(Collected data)
________

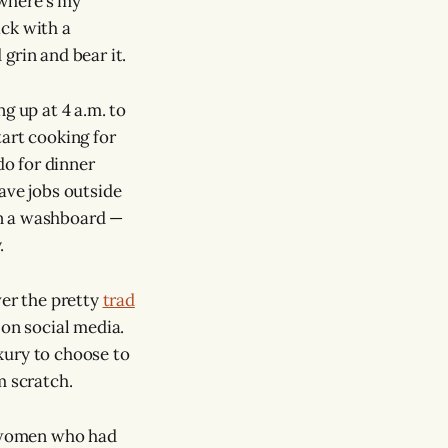
“where’s my
ack with a
grin and bear it.
g up at 4 a.m. to
tart cooking for
do for dinner
ave jobs outside
on a washboard —
.
ver the pretty
trad
 on social media.
xury to choose to
m scratch.
 women who had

________

THE TASK: Exactly as written, reproduce all of the entries while dropping the pictures.

RESPONSE BOX:
“where’s my
ack with a
grin and bear it.
g up at 4 a.m. to
tart cooking for
do for dinner
ave jobs outside
on a washboard —
.
ver the pretty
trad
 on social media.
xury to choose to
m scratch.
 women who had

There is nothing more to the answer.